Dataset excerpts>
▼▼▼

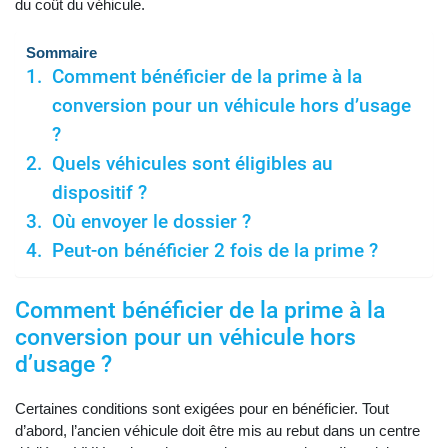
du coût du véhicule.
Sommaire
Comment bénéficier de la prime à la
conversion pour un véhicule hors d’usage
?
Quels véhicules sont éligibles au
dispositif ?
Où envoyer le dossier ?
Peut-on bénéficier 2 fois de la prime ?
Comment bénéficier de la prime à la
conversion pour un véhicule hors
d’usage ?
Certaines conditions sont exigées pour en bénéficier. Tout
d’abord, l’ancien véhicule doit être mis au rebut dans un centre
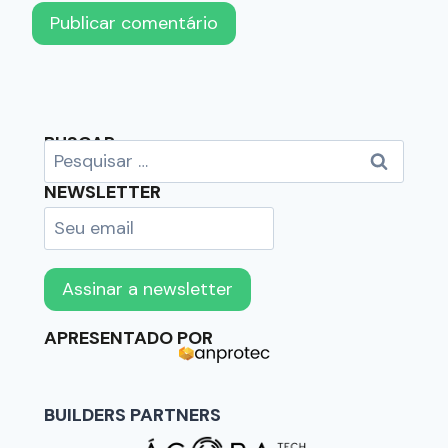
BUSCAR
NEWSLETTER
APRESENTADO POR
BUILDERS PARTNERS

▲▲▲

What you have to do> Gather from the entries above all lines that include the string "hors".

Written answer>
conversion pour un véhicule hors d’usage
conversion pour un véhicule hors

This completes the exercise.